Echo of Longing – review by Julian Boyce

Echo Of Longing - Max Corbacho

Echo of Longing – a descent into darkness (Corbacho, 2019, Boyce review #1)
Those familiar with Joseph Conrad’s Heart of Darkness may enjoy a sense of déjà vu when listening to Echo of Longing, the latest (2019) release by the modern Spanish composer Max Corbacho. This may not necessarily be the comparison Corbacho had in mind but, to my ears, there is a real discovery of a sonic harmony between these two compelling works of the imagination.
Since its original publication, Heart of Darkness has been considered by most literary critics to be the first definitive modern novel of early 20th century fiction. It tells the story of a ’European’ descent into madness upon a steamboat along the Congo River into the primal beating heart of Central Africa. Likewise, its musical counterpart, Echo of Longing, takes the listener on a journey into darkness – not the darkness of delirium, but into the hidden darkness of the human psyche. And it is an extraordinary journey.
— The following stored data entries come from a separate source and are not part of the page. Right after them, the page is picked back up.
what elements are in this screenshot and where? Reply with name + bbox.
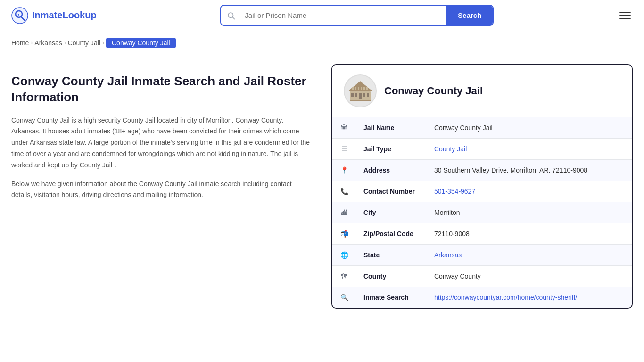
left-column: Conway County Jail Inmate Search and Jai… [11, 55, 313, 309]
row-value: Conway County [427, 266, 632, 287]
logo-icon: Q [11, 7, 28, 24]
search-button[interactable]: Search [446, 6, 493, 25]
info-card: Conway County Jail 🏛Jail NameConway Coun… [331, 64, 633, 309]
svg-rect-14 [352, 87, 354, 90]
svg-line-5 [233, 17, 235, 19]
description-paragraph-2: Below we have given information about th… [11, 179, 313, 201]
search-icon [221, 8, 241, 24]
row-label: City [356, 202, 427, 223]
row-value: 72110-9008 [427, 223, 632, 245]
hamburger-line-2 [619, 15, 631, 16]
svg-rect-15 [355, 87, 356, 90]
row-icon: 🗺 [332, 266, 356, 287]
row-icon: 🔍 [332, 287, 356, 308]
hamburger-line-3 [619, 18, 631, 19]
description-paragraph-1: Conway County Jail is a high security Co… [11, 115, 313, 171]
jail-avatar [344, 74, 377, 107]
row-value[interactable]: County Jail [427, 139, 632, 160]
svg-text:Q: Q [16, 13, 19, 17]
row-icon: 📬 [332, 223, 356, 245]
search-input[interactable] [241, 7, 446, 24]
svg-point-0 [12, 8, 28, 24]
menu-button[interactable] [618, 10, 633, 21]
breadcrumb-county-jail[interactable]: County Jail [68, 39, 100, 47]
row-label: Jail Type [356, 139, 427, 160]
breadcrumb-sep-3: › [102, 40, 104, 46]
info-table: 🏛Jail NameConway County Jail☰Jail TypeCo… [332, 117, 632, 308]
row-value[interactable]: 501-354-9627 [427, 181, 632, 202]
table-row: 🏙CityMorrilton [332, 202, 632, 223]
card-header: Conway County Jail [332, 65, 632, 117]
table-row: 📞Contact Number501-354-9627 [332, 181, 632, 202]
row-label: State [356, 245, 427, 266]
row-icon: 🌐 [332, 245, 356, 266]
row-value[interactable]: https://conwaycountyar.com/home/county-s… [427, 287, 632, 308]
row-icon: 📍 [332, 160, 356, 181]
svg-rect-11 [367, 93, 369, 97]
row-icon: ☰ [332, 139, 356, 160]
row-label: Contact Number [356, 181, 427, 202]
card-title: Conway County Jail [384, 85, 483, 97]
svg-rect-19 [366, 87, 368, 90]
breadcrumb-home[interactable]: Home [11, 39, 29, 47]
row-value: 30 Southern Valley Drive, Morrilton, AR,… [427, 160, 632, 181]
breadcrumb-sep-1: › [31, 40, 33, 46]
search-wrapper: Search [220, 5, 494, 26]
row-icon: 🏛 [332, 117, 356, 139]
svg-rect-10 [363, 93, 365, 97]
row-label: Address [356, 160, 427, 181]
svg-rect-16 [358, 87, 359, 90]
row-value[interactable]: Arkansas [427, 245, 632, 266]
svg-rect-7 [351, 93, 354, 97]
table-row: 🗺CountyConway County [332, 266, 632, 287]
table-row: ☰Jail TypeCounty Jail [332, 139, 632, 160]
svg-rect-18 [363, 87, 365, 90]
svg-rect-20 [350, 100, 371, 101]
row-value: Conway County Jail [427, 117, 632, 139]
row-label: Inmate Search [356, 287, 427, 308]
row-link[interactable]: 501-354-9627 [434, 188, 475, 195]
breadcrumb-arkansas[interactable]: Arkansas [34, 39, 62, 47]
table-row: 🏛Jail NameConway County Jail [332, 117, 632, 139]
page-title: Conway County Jail Inmate Search and Jai… [11, 74, 313, 106]
logo[interactable]: Q InmateLookup [11, 7, 97, 24]
row-label: Zip/Postal Code [356, 223, 427, 245]
table-row: 📬Zip/Postal Code72110-9008 [332, 223, 632, 245]
hamburger-line-1 [619, 12, 631, 13]
courthouse-icon [347, 78, 373, 104]
svg-rect-17 [361, 87, 362, 90]
row-link[interactable]: Arkansas [434, 251, 462, 259]
breadcrumb-sep-2: › [64, 40, 66, 46]
logo-text: InmateLookup [32, 10, 97, 21]
header: Q InmateLookup Search [0, 0, 644, 31]
table-row: 📍Address30 Southern Valley Drive, Morril… [332, 160, 632, 181]
row-link[interactable]: County Jail [434, 145, 467, 153]
row-link[interactable]: https://conwaycountyar.com/home/county-s… [434, 294, 577, 301]
svg-rect-8 [355, 93, 357, 97]
table-row: 🔍Inmate Searchhttps://conwaycountyar.com… [332, 287, 632, 308]
main-content: Conway County Jail Inmate Search and Jai… [0, 55, 644, 328]
table-row: 🌐StateArkansas [332, 245, 632, 266]
right-column: Conway County Jail 🏛Jail NameConway Coun… [331, 55, 633, 309]
row-icon: 🏙 [332, 202, 356, 223]
row-label: County [356, 266, 427, 287]
breadcrumb-current: Conway County Jail [106, 38, 176, 48]
row-value: Morrilton [427, 202, 632, 223]
row-icon: 📞 [332, 181, 356, 202]
search-area: Search [220, 5, 494, 26]
svg-rect-9 [359, 93, 362, 99]
row-label: Jail Name [356, 117, 427, 139]
breadcrumb: Home › Arkansas › County Jail › Conway C… [0, 31, 644, 55]
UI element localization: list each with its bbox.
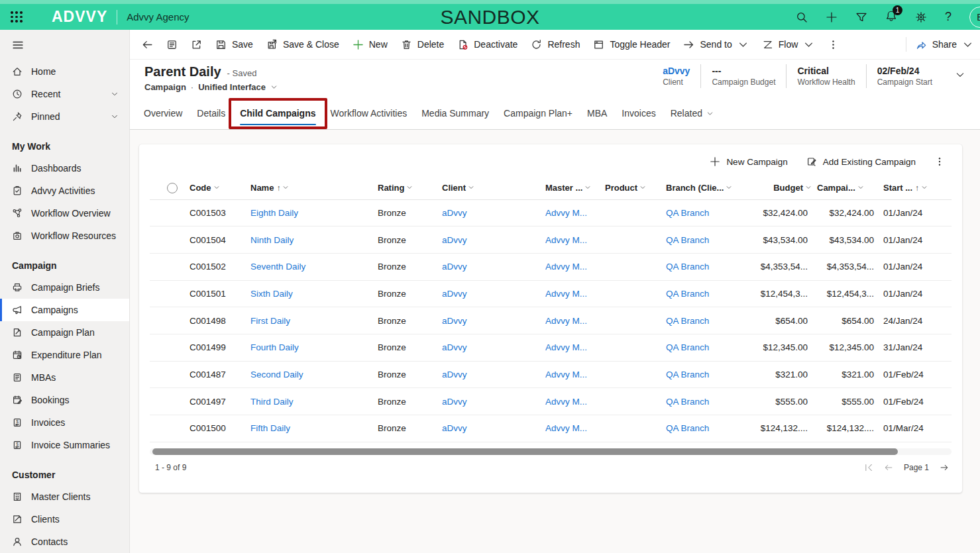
sidebar-item-pinned[interactable]: Pinned — [0, 105, 129, 128]
cell-branch-link[interactable]: QA Branch — [663, 388, 751, 415]
delete-button[interactable]: Delete — [394, 34, 451, 55]
column-header-master[interactable]: Master ... — [543, 176, 602, 199]
sidebar-item-campaign-plan[interactable]: Campaign Plan — [0, 321, 129, 344]
column-header-product[interactable]: Product — [602, 176, 663, 199]
tab-invoices[interactable]: Invoices — [614, 97, 663, 129]
more-commands-button[interactable] — [821, 34, 845, 55]
cell-branch-link[interactable]: QA Branch — [663, 415, 751, 442]
sidebar-item-advvy-activities[interactable]: Advvy Activities — [0, 179, 129, 202]
row-select-cell[interactable] — [150, 226, 187, 254]
search-icon[interactable] — [796, 11, 808, 23]
advvy-logo[interactable]: ADVVY — [52, 8, 107, 26]
row-select-cell[interactable] — [150, 199, 187, 226]
notifications-button[interactable]: 1 — [885, 10, 897, 25]
table-row[interactable]: C001500 Fifth Daily Bronze aDvvy Advvy M… — [150, 415, 952, 442]
column-header-name[interactable]: Name↑ — [248, 176, 375, 199]
sidebar-item-contacts[interactable]: Contacts — [0, 530, 129, 553]
cell-branch-link[interactable]: QA Branch — [663, 253, 751, 280]
table-row[interactable]: C001502 Seventh Daily Bronze aDvvy Advvy… — [150, 253, 952, 280]
cell-name-link[interactable]: Second Daily — [248, 361, 375, 388]
filter-icon[interactable] — [855, 11, 867, 23]
row-select-cell[interactable] — [150, 361, 187, 388]
cell-branch-link[interactable]: QA Branch — [663, 226, 751, 254]
deactivate-button[interactable]: Deactivate — [451, 34, 524, 55]
cell-name-link[interactable]: Fifth Daily — [248, 415, 375, 442]
sidebar-item-workflow-overview[interactable]: Workflow Overview — [0, 202, 129, 225]
app-name[interactable]: Advvy Agency — [127, 11, 189, 23]
refresh-button[interactable]: Refresh — [524, 34, 586, 55]
sidebar-item-recent[interactable]: Recent — [0, 83, 129, 105]
table-row[interactable]: C001501 Sixth Daily Bronze aDvvy Advvy M… — [150, 280, 952, 307]
toggle-header-button[interactable]: Toggle Header — [586, 34, 677, 55]
sidebar-item-home[interactable]: Home — [0, 60, 129, 83]
cell-master-link[interactable]: Advvy M... — [543, 388, 602, 415]
sidebar-item-clients[interactable]: Clients — [0, 508, 129, 530]
sidebar-item-campaign-briefs[interactable]: Campaign Briefs — [0, 276, 129, 299]
settings-gear-icon[interactable] — [915, 11, 927, 23]
back-button[interactable] — [135, 34, 160, 55]
quick-create-plus-icon[interactable] — [826, 11, 838, 23]
cell-client-link[interactable]: aDvvy — [439, 388, 543, 415]
cell-master-link[interactable]: Advvy M... — [543, 280, 602, 307]
send-to-button[interactable]: Send to — [677, 34, 755, 55]
cell-client-link[interactable]: aDvvy — [439, 226, 543, 254]
cell-name-link[interactable]: Third Daily — [248, 388, 375, 415]
cell-branch-link[interactable]: QA Branch — [663, 334, 751, 361]
cell-name-link[interactable]: Eighth Daily — [248, 199, 375, 226]
chevron-down-icon[interactable] — [111, 113, 119, 121]
cell-client-link[interactable]: aDvvy — [439, 415, 543, 442]
cell-name-link[interactable]: Ninth Daily — [248, 226, 375, 254]
sidebar-item-mbas[interactable]: MBAs — [0, 366, 129, 389]
row-select-cell[interactable] — [150, 253, 187, 280]
column-header-branch[interactable]: Branch (Clie... — [663, 176, 751, 199]
horizontal-scrollbar[interactable] — [150, 448, 952, 455]
row-select-cell[interactable] — [150, 280, 187, 307]
tab-mba[interactable]: MBA — [580, 97, 614, 129]
sidebar-item-workflow-resources[interactable]: Workflow Resources — [0, 225, 129, 247]
cell-name-link[interactable]: Seventh Daily — [248, 253, 375, 280]
open-in-new-window-button[interactable] — [184, 34, 209, 55]
select-all-radio[interactable] — [167, 183, 178, 193]
column-header-client[interactable]: Client — [439, 176, 543, 199]
cell-branch-link[interactable]: QA Branch — [663, 361, 751, 388]
row-select-cell[interactable] — [150, 388, 187, 415]
column-header-start[interactable]: Start ...↑ — [881, 176, 952, 199]
tab-related[interactable]: Related — [663, 97, 721, 129]
table-row[interactable]: C001487 Second Daily Bronze aDvvy Advvy … — [150, 361, 952, 388]
show-chart-form-button[interactable] — [160, 34, 184, 55]
cell-client-link[interactable]: aDvvy — [439, 361, 543, 388]
cell-branch-link[interactable]: QA Branch — [663, 199, 751, 226]
column-header-code[interactable]: Code — [187, 176, 248, 199]
collapse-header-chevron-icon[interactable] — [955, 70, 965, 80]
column-header-rating[interactable]: Rating — [375, 176, 439, 199]
cell-master-link[interactable]: Advvy M... — [543, 415, 602, 442]
chevron-down-icon[interactable] — [111, 90, 119, 98]
sidebar-item-invoice-summaries[interactable]: Invoice Summaries — [0, 434, 129, 456]
column-header-campaign-budget[interactable]: Campai... — [814, 176, 881, 199]
save-button[interactable]: Save — [209, 34, 260, 55]
row-select-cell[interactable] — [150, 334, 187, 361]
flow-button[interactable]: Flow — [755, 34, 822, 55]
cell-client-link[interactable]: aDvvy — [439, 334, 543, 361]
table-row[interactable]: C001498 First Daily Bronze aDvvy Advvy M… — [150, 307, 952, 334]
sidebar-item-master-clients[interactable]: Master Clients — [0, 485, 129, 508]
cell-master-link[interactable]: Advvy M... — [543, 253, 602, 280]
tab-campaign-plan-plus[interactable]: Campaign Plan+ — [496, 97, 580, 129]
cell-master-link[interactable]: Advvy M... — [543, 199, 602, 226]
sidebar-item-campaigns[interactable]: Campaigns — [0, 299, 129, 321]
new-campaign-button[interactable]: New Campaign — [702, 151, 795, 172]
tab-details[interactable]: Details — [190, 97, 233, 129]
cell-client-link[interactable]: aDvvy — [439, 199, 543, 226]
tab-overview[interactable]: Overview — [136, 97, 190, 129]
tab-media-summary[interactable]: Media Summary — [414, 97, 496, 129]
cell-client-link[interactable]: aDvvy — [439, 253, 543, 280]
tab-child-campaigns[interactable]: Child Campaigns — [233, 97, 323, 129]
table-row[interactable]: C001499 Fourth Daily Bronze aDvvy Advvy … — [150, 334, 952, 361]
client-lookup-link[interactable]: aDvvy — [663, 66, 690, 76]
cell-branch-link[interactable]: QA Branch — [663, 280, 751, 307]
new-button[interactable]: New — [346, 34, 394, 55]
sidebar-item-dashboards[interactable]: Dashboards — [0, 157, 129, 179]
cell-client-link[interactable]: aDvvy — [439, 307, 543, 334]
column-header-budget[interactable]: Budget — [751, 176, 814, 199]
tab-workflow-activities[interactable]: Workflow Activities — [323, 97, 415, 129]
The journey discovered on Echo of Longing is divided into three distinct stages of exploration. The first and title track (‘Echo of Longing’) is the steamboat journey along the Congo itself. The soundscape slowly increases in volume in a way that suggests it has emerged up through the subconscious for an indefinite period of time before the listener is fully aware of she/he is already part of the actual composition. A multi-layered harmonic of sounds whose constituent parts are almost recognizable, but always remain just out of reach. As the steamboat slowly meanders its way into dense tropical forests which are both familiar, on one level, and totally outside modern humankind’s experience on another: savage, primal, and eternal. The track slowly coagulates into a number of spikes and pitches of arresting sounds, adding a sense of anticipation to the growing sense of what is going to touch the listening next – in the same way the steamboat never knows what it will encounter around the next bend of the river. The listener is a captive passenger heading deeper into an unexplored soundscape.
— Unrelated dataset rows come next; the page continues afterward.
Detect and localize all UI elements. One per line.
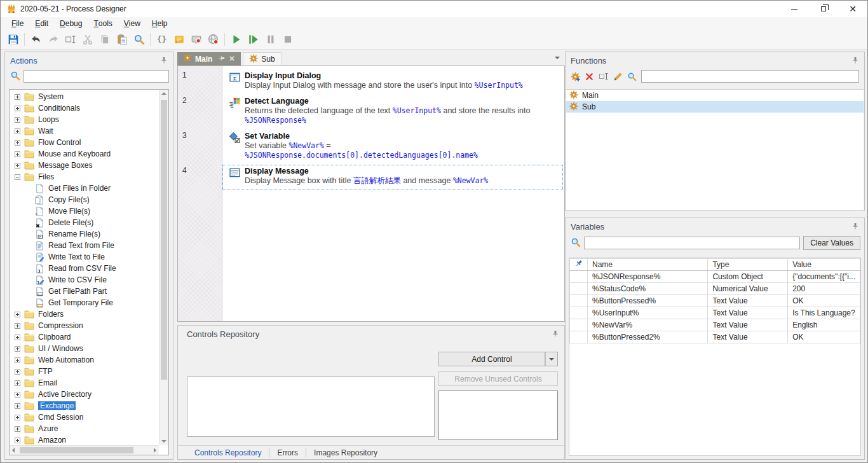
controls-pin-icon[interactable]: [552, 330, 559, 338]
tree-message-boxes[interactable]: Message Boxes: [10, 160, 158, 171]
tree-get-filepath-part[interactable]: Get FilePath Part: [10, 286, 158, 297]
expand-icon[interactable]: [15, 128, 20, 134]
step-set-variable[interactable]: 3Set VariableSet variable %NewVar% = %JS…: [178, 130, 564, 165]
tree-rename-file-s[interactable]: Rename File(s): [10, 228, 158, 240]
bottom-tab-images-repository[interactable]: Images Repository: [306, 448, 385, 457]
stop-icon[interactable]: [279, 31, 296, 48]
tree-delete-file-s[interactable]: Delete File(s): [10, 217, 158, 228]
variable-row[interactable]: %NewVar%Text ValueEnglish: [570, 319, 860, 331]
expand-icon[interactable]: [15, 403, 20, 409]
menu-debug[interactable]: Debug: [54, 17, 88, 29]
expand-icon[interactable]: [15, 335, 20, 340]
tree-clipboard[interactable]: Clipboard: [10, 331, 158, 343]
expand-icon[interactable]: [15, 415, 20, 420]
column-header-name[interactable]: Name: [588, 259, 708, 271]
column-header-value[interactable]: Value: [788, 259, 860, 271]
minimize-button[interactable]: [780, 1, 809, 17]
tree-compression[interactable]: Compression: [10, 320, 158, 331]
expand-icon[interactable]: [15, 140, 20, 146]
expand-icon[interactable]: [15, 106, 20, 111]
copy-icon[interactable]: [96, 31, 113, 48]
step-detect-language[interactable]: 2Detect LanguageReturns the detected lan…: [178, 95, 564, 130]
close-button[interactable]: ✕: [838, 1, 867, 17]
tree-azure[interactable]: Azure: [10, 423, 158, 434]
save-icon[interactable]: [4, 31, 22, 48]
tree-active-directory[interactable]: Active Directory: [10, 389, 158, 400]
expand-icon[interactable]: [15, 426, 20, 432]
edit-function-icon[interactable]: [613, 72, 623, 81]
tree-email[interactable]: Email: [10, 377, 158, 389]
variables-search-input[interactable]: [584, 237, 800, 249]
variables-pin-icon[interactable]: [851, 223, 859, 230]
expand-icon[interactable]: [15, 323, 20, 329]
actions-tree-vscrollbar[interactable]: [159, 90, 168, 445]
screen-recorder-icon[interactable]: [187, 31, 205, 48]
tab-sub[interactable]: Sub: [243, 52, 281, 66]
delete-function-icon[interactable]: [585, 72, 594, 81]
tree-write-to-csv-file[interactable]: Write to CSV File: [10, 274, 158, 286]
tree-ftp[interactable]: FTP: [10, 366, 158, 377]
run-from-here-icon[interactable]: [245, 31, 262, 48]
collapse-icon[interactable]: [15, 174, 20, 180]
expand-icon[interactable]: [15, 94, 20, 100]
actions-pin-icon[interactable]: [160, 57, 168, 64]
menu-edit[interactable]: Edit: [29, 17, 54, 29]
function-sub[interactable]: Sub: [566, 101, 864, 113]
remove-unused-controls-button[interactable]: Remove Unused Controls: [438, 371, 558, 386]
restore-button[interactable]: [809, 1, 838, 17]
expand-icon[interactable]: [15, 151, 20, 157]
tree-exchange[interactable]: Exchange: [10, 400, 158, 411]
rename-function-icon[interactable]: [599, 71, 609, 81]
tree-get-temporary-file[interactable]: Get Temporary File: [10, 297, 158, 308]
tree-copy-file-s[interactable]: Copy File(s): [10, 194, 158, 205]
variable-row[interactable]: %StatusCode%Numerical Value200: [570, 283, 860, 295]
bottom-tab-errors[interactable]: Errors: [269, 448, 306, 457]
rename-icon[interactable]: [62, 31, 79, 48]
controls-list[interactable]: [187, 377, 435, 437]
expand-icon[interactable]: [15, 163, 20, 169]
tree-system[interactable]: System: [10, 91, 158, 102]
cut-icon[interactable]: [79, 31, 96, 48]
pin-column-header[interactable]: [570, 259, 588, 271]
tree-write-text-to-file[interactable]: Write Text to File: [10, 251, 158, 263]
log-note-icon[interactable]: [170, 31, 187, 48]
tree-ui-windows[interactable]: UI / Windows: [10, 343, 158, 354]
variable-row[interactable]: %ButtonPressed%Text ValueOK: [570, 295, 860, 307]
expand-icon[interactable]: [15, 346, 20, 352]
functions-search-input[interactable]: [641, 70, 859, 83]
tree-loops[interactable]: Loops: [10, 114, 158, 125]
step-display-message[interactable]: 4Display MessageDisplay Message box with…: [178, 165, 564, 190]
pause-icon[interactable]: [262, 31, 279, 48]
step-display-input-dialog[interactable]: 1Display Input DialogDisplay Input Dialo…: [178, 69, 564, 95]
variable-row[interactable]: %ButtonPressed2%Text ValueOK: [570, 331, 860, 343]
menu-tools[interactable]: Tools: [88, 17, 118, 29]
add-control-dropdown[interactable]: [545, 352, 558, 366]
menu-file[interactable]: File: [6, 17, 29, 29]
add-control-button[interactable]: Add Control: [438, 352, 545, 366]
tree-conditionals[interactable]: Conditionals: [10, 102, 158, 114]
tree-files[interactable]: Files: [10, 171, 158, 183]
tree-web-automation[interactable]: Web Automation: [10, 354, 158, 366]
expand-icon[interactable]: [15, 392, 20, 397]
tree-flow-control[interactable]: Flow Control: [10, 137, 158, 148]
add-function-icon[interactable]: [571, 72, 580, 81]
actions-tree-hscrollbar[interactable]: [10, 445, 159, 455]
search-icon[interactable]: [130, 31, 147, 48]
clear-values-button[interactable]: Clear Values: [803, 236, 860, 250]
expand-icon[interactable]: [15, 357, 20, 363]
tab-main[interactable]: Main: [177, 52, 241, 66]
menu-view[interactable]: View: [118, 17, 146, 29]
tab-pin-icon[interactable]: [218, 55, 225, 64]
tree-folders[interactable]: Folders: [10, 308, 158, 320]
tab-list-chevron-icon[interactable]: [555, 57, 560, 62]
redo-icon[interactable]: [44, 31, 62, 48]
expand-icon[interactable]: [15, 117, 20, 123]
undo-icon[interactable]: [27, 31, 44, 48]
functions-pin-icon[interactable]: [851, 57, 859, 64]
tree-read-from-csv-file[interactable]: Read from CSV File: [10, 263, 158, 274]
tree-read-text-from-file[interactable]: Read Text from File: [10, 240, 158, 251]
expand-icon[interactable]: [15, 369, 20, 375]
column-header-type[interactable]: Type: [708, 259, 788, 271]
actions-search-input[interactable]: [24, 70, 169, 83]
tab-close-icon[interactable]: [229, 55, 235, 64]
The second track, ‘Embryo of Drones’, immerses the listener into dramatic opening vistas of discovery. Spikes of sound pitch upwards and overlap into distinct pinnacles of sensory experience (imagine slow cresting waves of sound) – in much the same way the steamboat discovers the extraordinary Mr. Kurtz in his remote waystation, succumbed to a surreal juxtaposition of ancient nature and primitive tribal rituals, all fleetingly glimpsed. Yet, ‘the horror…the horror’ of the denouement within the book is reassuringly kept at bay by the assured passage Corbacho provides the listener. He is an old hand at the tiller of sound. We float past – and upon – these extraordinary aural events towards a brighter horizon, not left stranded to our fate in the darkness!
The final track, ‘The Noble Beyond’, is a slow burn back towards consciousness. As the steamboat backtracks upriver towards (?) civilization, so too does Corbacho carefully haul the listener up from the depths of the subconscious and back into the reassuring light of reality. Where dark sounds threatened, now an increasingly overlayered soundscape of light encourages us on the last leg of our journey. Quite simply, there are beautiful passages of sound to encourage that all’s well with the world – a world of hope. Finally, to disembark from our journey, somehow refreshed, exhilarated and feeling positive – yet, secretly looking forward to our next trip into the very heart of imaginative darkness on the good ship Corbacho.